* **Problem details**: An exact reprint of every record below is required, with the pictures left out.

*** Opening of Material for this task ***

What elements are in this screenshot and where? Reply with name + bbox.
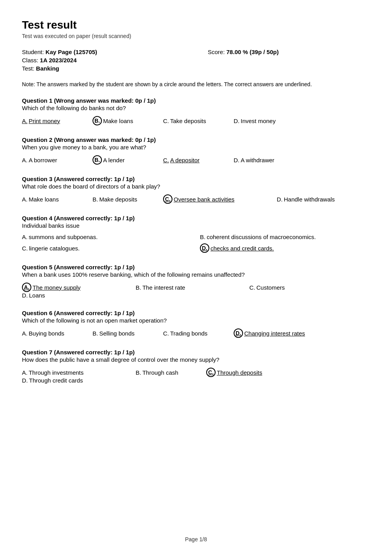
q7-b-text: Through cash	[142, 369, 178, 376]
q7-text: How does the public have a small degree …	[22, 356, 370, 363]
q1-d-letter: D.	[234, 118, 240, 124]
q2-answers: A. A borrower B. A lender C. A depositor…	[22, 155, 370, 165]
q7-answers: A. Through investments B. Through cash C…	[22, 368, 370, 384]
test-line: Test: Banking	[22, 65, 184, 72]
q4-answer-d: D. checks and credit cards.	[200, 243, 362, 253]
score-value: 78.00 % (39p / 50p)	[227, 49, 279, 55]
q2-c-letter: C.	[163, 157, 169, 163]
q7-header: Question 7 (Answered correctly: 1p / 1p)	[22, 349, 370, 355]
question-4: Question 4 (Answered correctly: 1p / 1p)…	[22, 215, 370, 253]
q6-b-text: Selling bonds	[99, 330, 134, 337]
q1-answer-a: A. Print money	[22, 118, 81, 124]
q6-header: Question 6 (Answered correctly: 1p / 1p)	[22, 310, 370, 316]
q3-b-text: Make deposits	[99, 196, 137, 203]
q4-answers: A. summons and subpoenas. B. coherent di…	[22, 234, 370, 253]
q5-answer-b: B. The interest rate	[136, 284, 238, 291]
q2-b-circle: B.	[93, 155, 102, 165]
q5-c-text: Customers	[256, 284, 285, 291]
q5-d-text: Loans	[29, 292, 45, 299]
student-name-line: Student: Kay Page (125705)	[22, 49, 184, 55]
q1-answer-d: D. Invest money	[234, 118, 292, 124]
q6-answer-a: A. Buying bonds	[22, 330, 81, 337]
q1-answers: A. Print money B. Make loans C. Take dep…	[22, 116, 370, 125]
q6-answer-b: B. Selling bonds	[93, 330, 151, 337]
q3-d-text: Handle withdrawals	[284, 196, 335, 203]
q6-c-text: Trading bonds	[170, 330, 207, 337]
q4-a-letter: A.	[22, 234, 27, 240]
q1-answer-b: B. Make loans	[93, 116, 151, 125]
question-3: Question 3 (Answered correctly: 1p / 1p)…	[22, 176, 370, 204]
q4-b-text: coherent discussions of macroeconomics.	[207, 234, 316, 240]
q5-text: When a bank uses 100% reserve banking, w…	[22, 271, 370, 278]
q4-header: Question 4 (Answered correctly: 1p / 1p)	[22, 215, 370, 221]
q3-answer-d: D. Handle withdrawals	[277, 196, 336, 203]
q4-d-text: checks and credit cards.	[211, 245, 274, 252]
q1-c-letter: C.	[163, 118, 169, 124]
class-label: Class:	[22, 57, 38, 63]
q3-d-letter: D.	[277, 196, 283, 203]
q4-d-circle: D.	[200, 243, 209, 253]
q2-a-letter: A.	[22, 157, 27, 163]
score-label: Score:	[208, 49, 225, 55]
q1-b-text: Make loans	[103, 118, 133, 124]
q7-c-circle: C.	[206, 368, 216, 377]
page: Test result Test was executed on paper (…	[0, 0, 392, 555]
q4-c-text: lingerie catalogues.	[29, 245, 80, 252]
note-text: Note: The answers marked by the student …	[22, 80, 370, 89]
q3-answer-a: A. Make loans	[22, 196, 81, 203]
q2-answer-c: C. A depositor	[163, 157, 222, 163]
q5-b-letter: B.	[136, 284, 141, 291]
q6-answers: A. Buying bonds B. Selling bonds C. Trad…	[22, 328, 370, 338]
q5-answers: A. The money supply B. The interest rate…	[22, 283, 370, 299]
q7-d-letter: D.	[22, 377, 28, 384]
q7-answer-b: B. Through cash	[136, 369, 194, 376]
q7-d-text: Through credit cards	[29, 377, 83, 384]
q7-c-text: Through deposits	[217, 369, 262, 376]
q3-header: Question 3 (Answered correctly: 1p / 1p)	[22, 176, 370, 182]
q4-text: Individual banks issue	[22, 222, 370, 229]
q1-c-text: Take deposits	[170, 118, 206, 124]
q3-answers: A. Make loans B. Make deposits C. Overse…	[22, 194, 370, 204]
q4-answer-a: A. summons and subpoenas.	[22, 234, 184, 240]
q6-c-letter: C.	[163, 330, 169, 337]
q5-b-text: The interest rate	[142, 284, 185, 291]
q6-b-letter: B.	[93, 330, 98, 337]
q3-a-letter: A.	[22, 196, 27, 203]
q5-answer-c: C. Customers	[249, 284, 308, 291]
header-section: Test result Test was executed on paper (…	[22, 19, 370, 39]
q7-answer-c: C. Through deposits	[206, 368, 308, 377]
student-info-block: Student: Kay Page (125705) Class: 1A 202…	[22, 49, 370, 73]
q7-answer-d: D. Through credit cards	[22, 377, 124, 384]
q5-a-text: The money supply	[33, 284, 81, 291]
question-6: Question 6 (Answered correctly: 1p / 1p)…	[22, 310, 370, 338]
q2-text: When you give money to a bank, you are w…	[22, 144, 370, 151]
q2-answer-b: B. A lender	[93, 155, 151, 165]
q4-answer-c: C. lingerie catalogues.	[22, 243, 184, 253]
q7-b-letter: B.	[136, 369, 141, 376]
q1-a-text: Print money	[29, 118, 60, 124]
q5-answer-d: D. Loans	[22, 292, 81, 299]
q6-text: Which of the following is not an open ma…	[22, 317, 370, 324]
q2-d-letter: D.	[234, 157, 240, 163]
question-7: Question 7 (Answered correctly: 1p / 1p)…	[22, 349, 370, 384]
question-5: Question 5 (Answered correctly: 1p / 1p)…	[22, 264, 370, 299]
page-subtitle: Test was executed on paper (result scann…	[22, 33, 370, 39]
q2-b-text: A lender	[103, 157, 125, 163]
student-name: Kay Page (125705)	[45, 49, 97, 55]
class-line: Class: 1A 2023/2024	[22, 57, 184, 63]
q3-answer-b: B. Make deposits	[93, 196, 151, 203]
q2-answer-d: D. A withdrawer	[234, 157, 292, 163]
q6-a-text: Buying bonds	[29, 330, 64, 337]
page-footer: Page 1/8	[0, 536, 392, 542]
q3-c-circle: C.	[163, 194, 172, 204]
student-info-left: Student: Kay Page (125705) Class: 1A 202…	[22, 49, 184, 73]
q3-answer-c: C. Oversee bank activities	[163, 194, 265, 204]
q7-a-text: Through investments	[29, 369, 83, 376]
q6-d-text: Changing interest rates	[244, 330, 305, 337]
q3-a-text: Make loans	[29, 196, 59, 203]
q2-a-text: A borrower	[29, 157, 57, 163]
q1-answer-c: C. Take deposits	[163, 118, 222, 124]
q5-answer-a: A. The money supply	[22, 283, 124, 292]
q4-a-text: summons and subpoenas.	[29, 234, 98, 240]
test-label: Test:	[22, 65, 34, 72]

*** Close of Material for this task ***

* **Completed exercise**:
What elements are in this screenshot and where? Reply with name + bbox.
q7-b-text: Through cash	[142, 369, 178, 376]
q7-text: How does the public have a small degree …	[22, 356, 370, 363]
q1-d-letter: D.	[234, 118, 240, 124]
q2-answers: A. A borrower B. A lender C. A depositor…	[22, 155, 370, 165]
q7-answers: A. Through investments B. Through cash C…	[22, 368, 370, 384]
test-line: Test: Banking	[22, 65, 184, 72]
q4-answer-d: D. checks and credit cards.	[200, 243, 362, 253]
score-value: 78.00 % (39p / 50p)	[227, 49, 279, 55]
q2-c-letter: C.	[163, 157, 169, 163]
q7-header: Question 7 (Answered correctly: 1p / 1p)	[22, 349, 370, 355]
question-4: Question 4 (Answered correctly: 1p / 1p)…	[22, 215, 370, 253]
q6-b-text: Selling bonds	[99, 330, 134, 337]
q1-answer-a: A. Print money	[22, 118, 81, 124]
q6-header: Question 6 (Answered correctly: 1p / 1p)	[22, 310, 370, 316]
q3-b-text: Make deposits	[99, 196, 137, 203]
q4-answers: A. summons and subpoenas. B. coherent di…	[22, 234, 370, 253]
q5-answer-b: B. The interest rate	[136, 284, 238, 291]
q2-b-circle: B.	[93, 155, 102, 165]
q5-c-text: Customers	[256, 284, 285, 291]
q5-d-text: Loans	[29, 292, 45, 299]
student-name-line: Student: Kay Page (125705)	[22, 49, 184, 55]
q1-answer-d: D. Invest money	[234, 118, 292, 124]
q6-answer-a: A. Buying bonds	[22, 330, 81, 337]
q1-answers: A. Print money B. Make loans C. Take dep…	[22, 116, 370, 125]
q6-answer-b: B. Selling bonds	[93, 330, 151, 337]
q3-d-text: Handle withdrawals	[284, 196, 335, 203]
q6-c-text: Trading bonds	[170, 330, 207, 337]
q4-a-letter: A.	[22, 234, 27, 240]
q1-answer-b: B. Make loans	[93, 116, 151, 125]
question-3: Question 3 (Answered correctly: 1p / 1p)…	[22, 176, 370, 204]
q4-b-text: coherent discussions of macroeconomics.	[207, 234, 316, 240]
q5-text: When a bank uses 100% reserve banking, w…	[22, 271, 370, 278]
q4-header: Question 4 (Answered correctly: 1p / 1p)	[22, 215, 370, 221]
q3-answer-d: D. Handle withdrawals	[277, 196, 336, 203]
q4-d-text: checks and credit cards.	[211, 245, 274, 252]
q1-c-letter: C.	[163, 118, 169, 124]
class-label: Class:	[22, 57, 38, 63]
q3-d-letter: D.	[277, 196, 283, 203]
q4-d-circle: D.	[200, 243, 209, 253]
q2-a-letter: A.	[22, 157, 27, 163]
score-label: Score:	[208, 49, 225, 55]
q1-b-text: Make loans	[103, 118, 133, 124]
q7-c-circle: C.	[206, 368, 216, 377]
page: Test result Test was executed on paper (…	[0, 0, 392, 555]
q4-c-text: lingerie catalogues.	[29, 245, 80, 252]
note-text: Note: The answers marked by the student …	[22, 80, 370, 89]
q3-answer-a: A. Make loans	[22, 196, 81, 203]
q2-answer-c: C. A depositor	[163, 157, 222, 163]
q5-b-letter: B.	[136, 284, 141, 291]
q6-answers: A. Buying bonds B. Selling bonds C. Trad…	[22, 328, 370, 338]
q5-answers: A. The money supply B. The interest rate…	[22, 283, 370, 299]
q7-d-letter: D.	[22, 377, 28, 384]
q7-answer-b: B. Through cash	[136, 369, 194, 376]
q7-d-text: Through credit cards	[29, 377, 83, 384]
q7-c-text: Through deposits	[217, 369, 262, 376]
q3-header: Question 3 (Answered correctly: 1p / 1p)	[22, 176, 370, 182]
q4-text: Individual banks issue	[22, 222, 370, 229]
q1-c-text: Take deposits	[170, 118, 206, 124]
q3-answers: A. Make loans B. Make deposits C. Overse…	[22, 194, 370, 204]
q4-answer-a: A. summons and subpoenas.	[22, 234, 184, 240]
q6-c-letter: C.	[163, 330, 169, 337]
q5-b-text: The interest rate	[142, 284, 185, 291]
q6-b-letter: B.	[93, 330, 98, 337]
q3-a-letter: A.	[22, 196, 27, 203]
q5-answer-c: C. Customers	[249, 284, 308, 291]
header-section: Test result Test was executed on paper (…	[22, 19, 370, 39]
q7-answer-c: C. Through deposits	[206, 368, 308, 377]
student-info-block: Student: Kay Page (125705) Class: 1A 202…	[22, 49, 370, 73]
q7-answer-d: D. Through credit cards	[22, 377, 124, 384]
q5-a-text: The money supply	[33, 284, 81, 291]
question-6: Question 6 (Answered correctly: 1p / 1p)…	[22, 310, 370, 338]
q2-text: When you give money to a bank, you are w…	[22, 144, 370, 151]
q2-answer-b: B. A lender	[93, 155, 151, 165]
q4-answer-c: C. lingerie catalogues.	[22, 243, 184, 253]
q7-b-letter: B.	[136, 369, 141, 376]
q1-a-text: Print money	[29, 118, 60, 124]
q5-answer-d: D. Loans	[22, 292, 81, 299]
q6-text: Which of the following is not an open ma…	[22, 317, 370, 324]
q2-d-letter: D.	[234, 157, 240, 163]
question-7: Question 7 (Answered correctly: 1p / 1p)…	[22, 349, 370, 384]
question-5: Question 5 (Answered correctly: 1p / 1p)…	[22, 264, 370, 299]
page-subtitle: Test was executed on paper (result scann…	[22, 33, 370, 39]
q2-b-text: A lender	[103, 157, 125, 163]
student-name: Kay Page (125705)	[45, 49, 97, 55]
class-line: Class: 1A 2023/2024	[22, 57, 184, 63]
q3-answer-b: B. Make deposits	[93, 196, 151, 203]
q2-answer-d: D. A withdrawer	[234, 157, 292, 163]
q6-a-text: Buying bonds	[29, 330, 64, 337]
page-footer: Page 1/8	[0, 536, 392, 542]
q3-c-circle: C.	[163, 194, 172, 204]
student-info-left: Student: Kay Page (125705) Class: 1A 202…	[22, 49, 184, 73]
q3-answer-c: C. Oversee bank activities	[163, 194, 265, 204]
q7-a-text: Through investments	[29, 369, 83, 376]
q6-d-text: Changing interest rates	[244, 330, 305, 337]
q3-a-text: Make loans	[29, 196, 59, 203]
q2-a-text: A borrower	[29, 157, 57, 163]
q1-answer-c: C. Take deposits	[163, 118, 222, 124]
q5-answer-a: A. The money supply	[22, 283, 124, 292]
q4-a-text: summons and subpoenas.	[29, 234, 98, 240]
test-label: Test:	[22, 65, 34, 72]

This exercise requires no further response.